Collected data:
* * * * * * *
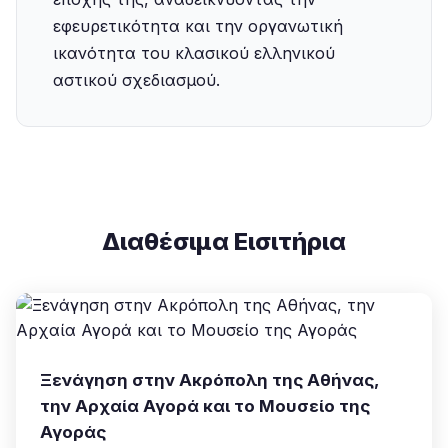
εφευρετικότητα και την οργανωτική
ικανότητα του κλασικού ελληνικού
αστικού σχεδιασμού.
Διαθέσιμα Εισιτήρια
Ξενάγηση στην Ακρόπολη της Αθήνας,
την Αρχαία Αγορά και το Μουσείο της
Αγοράς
* * * * * * *
REQUIREMENT: No line before the one with "Ξενάγηση στην Ακρόπολη" belongs in the answer; copy that line and the rest of the records exactly.

FINISHED TASK:
Ξενάγηση στην Ακρόπολη της Αθήνας,
την Αρχαία Αγορά και το Μουσείο της
Αγοράς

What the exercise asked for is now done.